Structured page parsing data
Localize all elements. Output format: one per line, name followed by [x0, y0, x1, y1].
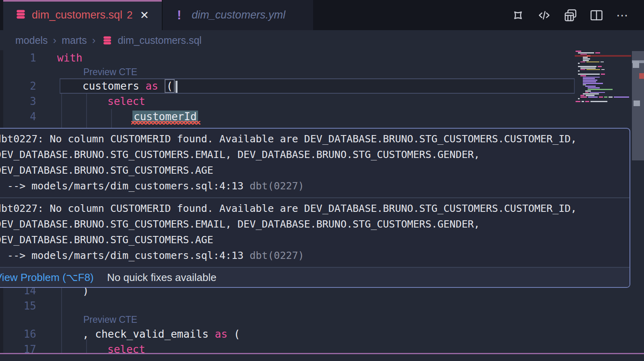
line-number: 16 [0, 326, 36, 342]
identifier: customers [83, 80, 139, 92]
no-quick-fixes-label: No quick fixes available [107, 268, 217, 287]
error-message-line: DEV_DATABASE.BRUNO.STG_CUSTOMERS.EMAIL, … [0, 216, 630, 232]
breadcrumb-models[interactable]: models [15, 35, 48, 46]
code-line-2[interactable]: customers as ( [83, 78, 178, 94]
database-icon [15, 9, 26, 21]
line-number: 4 [0, 109, 36, 124]
tab-label: dim_customers.sql [32, 9, 122, 21]
vscode-workbench: { "tabs": { "active": { "label": "dim_cu… [0, 0, 644, 361]
error-message-line: dbt0227: No column CUSTOMERID found. Ava… [0, 131, 630, 147]
database-icon [101, 35, 112, 46]
code-line-3[interactable]: select [107, 94, 145, 109]
error-message-line: dbt0227: No column CUSTOMERID found. Ava… [0, 201, 630, 216]
tab-dim-customers-sql[interactable]: dim_customers.sql 2 ✕ [3, 0, 162, 30]
error-message-block-2: dbt0227: No column CUSTOMERID found. Ava… [0, 198, 630, 267]
code-line-17[interactable]: select [107, 342, 145, 357]
breadcrumb-file[interactable]: dim_customers.sql [118, 35, 201, 46]
keyword: as [139, 80, 165, 92]
view-problem-link[interactable]: View Problem (⌥F8) [0, 268, 94, 287]
error-message-line: DEV_DATABASE.BRUNO.STG_CUSTOMERS.AGE [0, 232, 630, 248]
error-message-location: --> models/marts/dim_customers.sql:4:13 … [0, 178, 630, 194]
keyword: as [208, 328, 234, 340]
ellipsis-icon: ⋯ [616, 8, 629, 22]
line-number: 17 [0, 342, 36, 357]
dbt-logo-icon [511, 8, 525, 23]
tab-label: dim_customers.yml [192, 9, 285, 21]
codelens-preview-cte[interactable]: Preview CTE [83, 313, 137, 326]
compiled-sql-button[interactable] [537, 8, 552, 23]
error-message-block-1: dbt0227: No column CUSTOMERID found. Ava… [0, 129, 630, 197]
breadcrumb: models › marts › dim_customers.sql [0, 30, 644, 50]
keyword: select [107, 95, 145, 107]
error-message-line: DEV_DATABASE.BRUNO.STG_CUSTOMERS.EMAIL, … [0, 147, 630, 162]
error-file-location: --> models/marts/dim_customers.sql:4:13 [0, 250, 250, 261]
editor-actions: ⋯ [510, 0, 630, 30]
chevron-right-icon: › [92, 34, 96, 47]
error-hover-popup: dbt0227: No column CUSTOMERID found. Ava… [0, 128, 630, 288]
tab-bar: dim_customers.sql 2 ✕ ! dim_customers.ym… [0, 0, 644, 30]
query-results-button[interactable] [563, 8, 578, 23]
code-line-1[interactable]: with [57, 50, 83, 66]
split-editor-icon [589, 8, 604, 23]
indent-guide [61, 288, 62, 353]
table-copy-icon [563, 8, 578, 23]
line-number: 1 [0, 50, 36, 66]
line-number: 3 [0, 94, 36, 109]
text-cursor [175, 81, 178, 93]
warning-icon: ! [177, 8, 181, 23]
indent-guide [61, 94, 62, 128]
tab-problems-badge: 2 [127, 9, 132, 21]
keyword: with [57, 52, 83, 64]
scrollbar-slider[interactable] [632, 51, 644, 160]
error-squiggly-underline [131, 121, 200, 125]
indent-guide [86, 94, 87, 128]
split-editor-button[interactable] [589, 8, 604, 23]
close-icon[interactable]: ✕ [140, 9, 149, 22]
chevron-right-icon: › [53, 34, 57, 47]
error-source-code: dbt(0227) [250, 250, 304, 261]
line-number: 15 [0, 298, 36, 314]
bracket-match: ( [165, 79, 175, 93]
error-source-code: dbt(0227) [250, 180, 304, 192]
panel-top-divider [0, 353, 644, 354]
code-line-16[interactable]: , check_valid_emails as ( [83, 326, 240, 342]
tab-dim-customers-yml[interactable]: ! dim_customers.yml [162, 0, 313, 30]
more-actions-button[interactable]: ⋯ [615, 8, 630, 23]
error-message-location: --> models/marts/dim_customers.sql:4:13 … [0, 248, 630, 263]
bracket: ( [234, 328, 240, 340]
dbt-power-user-button[interactable] [510, 8, 526, 23]
codelens-preview-cte[interactable]: Preview CTE [83, 66, 137, 78]
identifier: , check_valid_emails [83, 328, 208, 340]
code-icon [537, 8, 551, 23]
indent-guide [111, 109, 112, 128]
line-number: 2 [0, 78, 36, 94]
active-tab-accent-line [3, 0, 162, 2]
error-file-location: --> models/marts/dim_customers.sql:4:13 [0, 180, 250, 192]
error-message-line: DEV_DATABASE.BRUNO.STG_CUSTOMERS.AGE [0, 162, 630, 178]
breadcrumb-marts[interactable]: marts [62, 35, 87, 46]
popup-status-bar: View Problem (⌥F8) No quick fixes availa… [0, 268, 630, 287]
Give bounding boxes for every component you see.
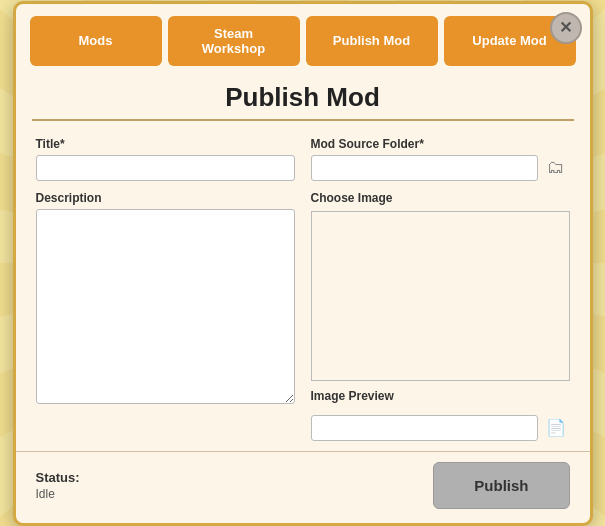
form-col-source: Mod Source Folder* 🗂 — [311, 137, 570, 181]
description-input[interactable] — [36, 209, 295, 404]
image-drop-area[interactable] — [311, 211, 570, 381]
close-button[interactable]: ✕ — [550, 12, 582, 44]
status-area: Status: Idle — [36, 470, 434, 501]
image-path-row: 📄 — [311, 415, 570, 441]
browse-folder-button[interactable]: 🗂 — [542, 155, 570, 181]
folder-icon: 🗂 — [547, 157, 565, 178]
form-col-description: Description — [36, 191, 295, 441]
title-label: Title* — [36, 137, 295, 151]
status-value: Idle — [36, 487, 434, 501]
tab-publish-mod[interactable]: Publish Mod — [306, 16, 438, 66]
bottom-bar: Status: Idle Publish — [16, 451, 590, 523]
file-icon: 📄 — [546, 418, 566, 437]
status-label: Status: — [36, 470, 434, 485]
form-col-title: Title* — [36, 137, 295, 181]
image-path-input[interactable] — [311, 415, 538, 441]
form-area: Title* Mod Source Folder* 🗂 Description … — [16, 137, 590, 441]
publish-button[interactable]: Publish — [433, 462, 569, 509]
form-col-image: Choose Image Image Preview 📄 — [311, 191, 570, 441]
image-preview-label: Image Preview — [311, 389, 570, 403]
form-row-title-source: Title* Mod Source Folder* 🗂 — [36, 137, 570, 181]
tab-mods[interactable]: Mods — [30, 16, 162, 66]
browse-image-button[interactable]: 📄 — [542, 415, 570, 441]
tab-steam-workshop[interactable]: Steam Workshop — [168, 16, 300, 66]
mod-source-label: Mod Source Folder* — [311, 137, 570, 151]
source-folder-row: 🗂 — [311, 155, 570, 181]
mod-source-input[interactable] — [311, 155, 538, 181]
tab-bar: Mods Steam Workshop Publish Mod Update M… — [16, 4, 590, 66]
page-title: Publish Mod — [32, 66, 574, 121]
dialog: ✕ Mods Steam Workshop Publish Mod Update… — [13, 1, 593, 526]
description-label: Description — [36, 191, 295, 205]
choose-image-label: Choose Image — [311, 191, 570, 205]
form-row-desc-image: Description Choose Image Image Preview 📄 — [36, 191, 570, 441]
title-input[interactable] — [36, 155, 295, 181]
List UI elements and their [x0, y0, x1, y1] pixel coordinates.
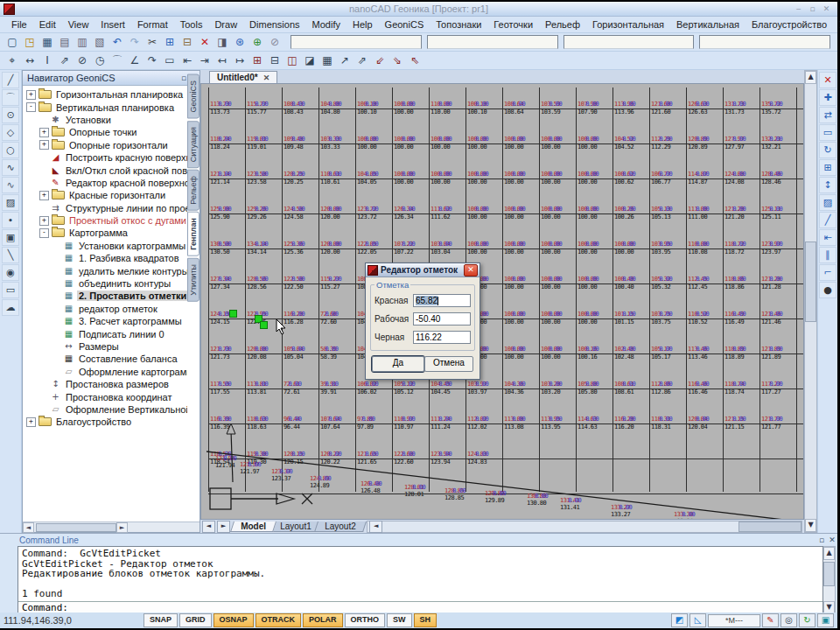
- slope-label[interactable]: 128.850.00128.85: [444, 487, 466, 501]
- snap-toggle[interactable]: SNAP: [144, 613, 178, 627]
- tree-item-2[interactable]: ✱Установки: [23, 114, 187, 126]
- hatch-edit-icon[interactable]: ▨: [819, 194, 836, 211]
- elevation-node[interactable]: 122.500.00122.50: [284, 276, 319, 291]
- vscroll-up-icon[interactable]: ▲: [805, 71, 816, 84]
- scroll-right-icon[interactable]: ►: [116, 522, 128, 533]
- parallel-icon[interactable]: ∥: [819, 247, 836, 263]
- tree-item-25[interactable]: ▱Оформление Вертикальной планиров: [23, 403, 187, 416]
- elevation-node[interactable]: 100.000.00100.00: [541, 206, 577, 221]
- elevation-node[interactable]: 128.560.00128.56: [247, 276, 283, 291]
- elevation-node[interactable]: 119.010.00119.01: [247, 136, 283, 151]
- dim-width-icon[interactable]: ↔: [22, 53, 38, 67]
- elevation-node[interactable]: 113.730.00113.73: [210, 101, 246, 116]
- elevation-node[interactable]: 113.460.00113.46: [688, 346, 724, 361]
- cmd-pin-icon[interactable]: ▫: [816, 534, 827, 546]
- block-red-icon[interactable]: ◫: [284, 53, 300, 67]
- block-blue-icon[interactable]: ◪: [302, 53, 318, 67]
- save-icon[interactable]: ▦: [39, 35, 55, 49]
- line-icon[interactable]: ╱: [2, 72, 19, 88]
- elevation-node[interactable]: 100.000.00100.00: [541, 311, 577, 326]
- elevation-node[interactable]: 110.080.00110.08: [688, 241, 724, 256]
- elevation-node[interactable]: 100.000.00100.00: [467, 171, 503, 186]
- vscroll-down-icon[interactable]: ▼: [805, 519, 816, 532]
- elevation-node[interactable]: 104.450.00104.45: [430, 381, 466, 396]
- elevation-node[interactable]: 120.000.00120.00: [320, 206, 356, 221]
- elevation-node[interactable]: 97.890.0097.89: [357, 416, 393, 431]
- elevation-node[interactable]: 104.360.00104.36: [504, 381, 540, 396]
- elevation-node[interactable]: 100.160.00100.16: [578, 346, 613, 361]
- elevation-node[interactable]: 115.770.00115.77: [247, 101, 283, 116]
- elevation-node[interactable]: 121.460.00121.46: [761, 311, 797, 326]
- menu-item-13[interactable]: Рельеф: [539, 18, 586, 32]
- mode-label[interactable]: *M---: [708, 614, 760, 627]
- elevation-node[interactable]: 120.220.00120.22: [320, 451, 356, 466]
- elevation-node[interactable]: 122.050.00122.05: [357, 241, 393, 256]
- dialog-titlebar[interactable]: Редактор отметок✕: [366, 263, 480, 277]
- node-link-icon[interactable]: ↗: [337, 53, 353, 67]
- красная-input[interactable]: 65.82: [413, 294, 471, 307]
- elevation-node[interactable]: 120.080.00120.08: [247, 346, 283, 361]
- angle-icon[interactable]: ∠: [127, 53, 143, 67]
- dialog-close-button[interactable]: ✕: [464, 264, 478, 276]
- menu-item-2[interactable]: View: [62, 18, 95, 32]
- node-up-icon[interactable]: ⇗: [354, 53, 370, 67]
- menu-item-8[interactable]: Modify: [306, 18, 346, 32]
- scroll-thumb[interactable]: [36, 523, 116, 532]
- open-file-icon[interactable]: ◳: [22, 35, 38, 49]
- cmd-scroll-thumb[interactable]: [823, 562, 835, 586]
- hscroll-thumb[interactable]: [738, 522, 802, 532]
- elevation-node[interactable]: 106.020.00106.02: [357, 381, 393, 396]
- elevation-node[interactable]: 108.640.00108.64: [504, 101, 540, 116]
- menu-item-5[interactable]: Tools: [174, 18, 209, 32]
- elevation-node[interactable]: 113.080.00113.08: [504, 416, 540, 431]
- polyline-icon[interactable]: ∿: [2, 159, 19, 176]
- slope-b-icon[interactable]: ⇘: [389, 53, 405, 67]
- clock-icon[interactable]: ◷: [92, 53, 108, 67]
- tree-item-26[interactable]: +Благоустройство: [23, 416, 187, 428]
- close-drawing-icon[interactable]: ✕: [819, 72, 836, 88]
- copy2-icon[interactable]: ⊞: [819, 159, 836, 176]
- elevation-node[interactable]: 117.270.00117.27: [761, 381, 797, 396]
- undo-icon[interactable]: ↶: [109, 35, 125, 49]
- marker-left-icon[interactable]: ↤: [214, 53, 230, 67]
- group-icon[interactable]: ▣: [2, 229, 19, 246]
- elevation-node[interactable]: 100.100.00100.10: [467, 101, 503, 116]
- tree-item-23[interactable]: ↕Простановка размеров: [23, 378, 187, 390]
- osnap-toggle[interactable]: OSNAP: [214, 613, 254, 627]
- slope-label[interactable]: 133.300.00133.30: [674, 511, 695, 520]
- tree-item-5[interactable]: ◢Построить красную поверхность: [23, 151, 187, 164]
- title-bar[interactable]: nanoCAD Геоника [Проект: pr1] ‒▫✕: [0, 2, 837, 17]
- elevation-node[interactable]: 103.200.00103.20: [541, 381, 577, 396]
- elevation-node[interactable]: 103.040.00103.04: [430, 241, 466, 256]
- tree-item-13[interactable]: ▦1. Разбивка квадратов: [23, 252, 187, 264]
- eye-icon[interactable]: ◉: [2, 264, 19, 281]
- elevation-node[interactable]: 102.480.00102.48: [614, 346, 650, 361]
- dim-arc-icon[interactable]: ⌒: [109, 53, 125, 67]
- elevation-node[interactable]: 132.210.00132.21: [761, 136, 797, 151]
- elevation-node[interactable]: 96.440.0096.44: [284, 416, 319, 431]
- elevation-node[interactable]: 107.220.00107.22: [394, 241, 430, 256]
- scroll-left-icon[interactable]: ◄: [23, 522, 34, 533]
- menu-item-10[interactable]: GeoniCS: [379, 18, 430, 32]
- elevation-node[interactable]: 121.650.00121.65: [357, 451, 393, 466]
- elevation-node[interactable]: 124.580.00124.58: [284, 206, 319, 221]
- toolbar-input-3[interactable]: [699, 35, 830, 49]
- magnifier-icon[interactable]: ◎: [780, 613, 797, 627]
- tree-item-24[interactable]: +Простановка координат: [23, 390, 187, 402]
- elevation-node[interactable]: 100.000.00100.00: [541, 136, 577, 151]
- elevation-node[interactable]: 100.000.00100.00: [504, 276, 540, 291]
- tree-item-20[interactable]: ↔Размеры: [23, 340, 187, 353]
- elevation-node[interactable]: 110.610.00110.61: [320, 171, 356, 186]
- elevation-node[interactable]: 100.000.00100.00: [430, 136, 466, 151]
- elevation-node[interactable]: 121.600.00121.60: [651, 101, 687, 116]
- elevation-node[interactable]: 124.830.00124.83: [467, 451, 503, 466]
- screen-icon[interactable]: ▣: [817, 613, 834, 627]
- tab-close-icon[interactable]: ✕: [263, 74, 270, 82]
- segment-icon[interactable]: ╲: [2, 247, 19, 263]
- tab-scroll-left-icon[interactable]: ◄: [202, 521, 215, 533]
- elevation-node[interactable]: 100.000.00100.00: [467, 136, 503, 151]
- properties-icon[interactable]: ◨: [214, 35, 230, 49]
- erase-icon[interactable]: ✕: [197, 35, 213, 49]
- elevation-node[interactable]: 100.000.00100.00: [394, 101, 430, 116]
- menu-item-12[interactable]: Геоточки: [487, 18, 539, 32]
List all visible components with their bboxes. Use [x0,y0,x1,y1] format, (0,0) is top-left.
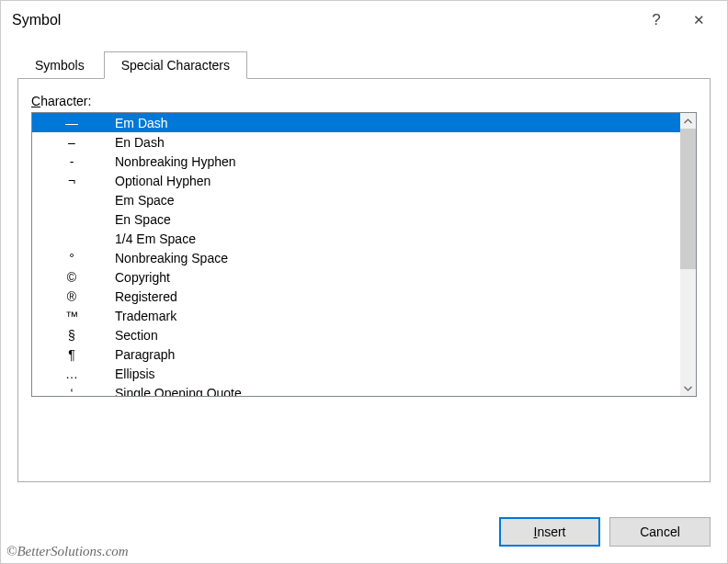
list-item-name: Trademark [104,309,176,323]
list-item-symbol: - [40,154,104,169]
tab-symbols[interactable]: Symbols [17,51,102,79]
list-item[interactable]: ©Copyright [32,267,680,287]
list-item-symbol: ‘ [40,386,104,397]
dialog-content: Symbols Special Characters Character: —E… [1,39,727,482]
close-button[interactable]: ✕ [677,2,720,39]
list-item[interactable]: 1/4 Em Space [32,229,680,248]
tab-strip: Symbols Special Characters [17,51,711,79]
list-rows: —Em Dash–En Dash-Nonbreaking Hyphen¬Opti… [32,113,680,396]
list-item-name: Section [104,328,158,343]
list-item[interactable]: ¶Paragraph [32,344,680,364]
list-item-symbol: ™ [40,309,104,323]
list-item-symbol: ¶ [40,347,104,362]
cancel-button[interactable]: Cancel [609,517,711,547]
list-item-name: 1/4 Em Space [104,231,196,246]
list-item[interactable]: En Space [32,209,680,229]
list-item-name: Optional Hyphen [104,174,210,188]
list-item-symbol: — [40,116,104,130]
list-item[interactable]: ¬Optional Hyphen [32,171,680,190]
watermark: ©BetterSolutions.com [6,544,129,559]
tab-special-characters[interactable]: Special Characters [104,51,247,79]
scroll-up-button[interactable] [680,113,696,129]
list-item[interactable]: ™Trademark [32,306,680,325]
list-item-name: Em Space [104,193,175,208]
list-item-name: Single Opening Quote [104,386,242,397]
list-item-name: Ellipsis [104,367,155,381]
scroll-down-button[interactable] [680,380,696,396]
insert-button[interactable]: Insert [499,517,600,547]
list-item[interactable]: …Ellipsis [32,364,680,383]
list-item-symbol: § [40,328,104,343]
button-row: Insert Cancel [499,517,711,547]
list-item[interactable]: °Nonbreaking Space [32,248,680,267]
tab-panel: Character: —Em Dash–En Dash-Nonbreaking … [17,78,711,482]
list-item[interactable]: §Section [32,325,680,344]
list-item-name: En Dash [104,135,165,150]
list-item-name: Paragraph [104,347,175,362]
list-item-symbol: ® [40,289,104,304]
list-item[interactable]: Em Space [32,190,680,209]
list-item-symbol: … [40,367,104,381]
list-item-symbol: – [40,135,104,150]
list-item-symbol: ° [40,251,104,265]
list-item-name: Em Dash [104,116,168,130]
list-item[interactable]: -Nonbreaking Hyphen [32,152,680,171]
list-item-name: Registered [104,289,177,304]
list-item[interactable]: —Em Dash [32,113,680,132]
window-title: Symbol [8,12,635,28]
list-item[interactable]: –En Dash [32,132,680,152]
list-item-symbol: © [40,270,104,285]
scroll-thumb[interactable] [680,129,696,269]
scrollbar[interactable] [680,113,696,396]
list-item-name: En Space [104,212,171,227]
list-item[interactable]: ‘Single Opening Quote [32,383,680,396]
titlebar: Symbol ? ✕ [1,1,727,39]
list-item[interactable]: ®Registered [32,287,680,306]
character-label: Character: [31,94,697,108]
list-item-name: Nonbreaking Space [104,251,228,265]
list-item-symbol: ¬ [40,174,104,188]
list-item-name: Nonbreaking Hyphen [104,154,236,169]
character-listbox[interactable]: —Em Dash–En Dash-Nonbreaking Hyphen¬Opti… [31,112,697,397]
help-button[interactable]: ? [635,2,677,39]
scroll-track[interactable] [680,129,696,380]
list-item-name: Copyright [104,270,170,285]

*Work item*.
Wherever the string "popup" appears in a line of the records above, copy that line.

*Written answer*.
error-hover-popup: dbt0227: No column CUSTOMERID found. Ava… [0, 128, 630, 288]
popup-status-bar: View Problem (⌥F8) No quick fixes availa… [0, 268, 630, 287]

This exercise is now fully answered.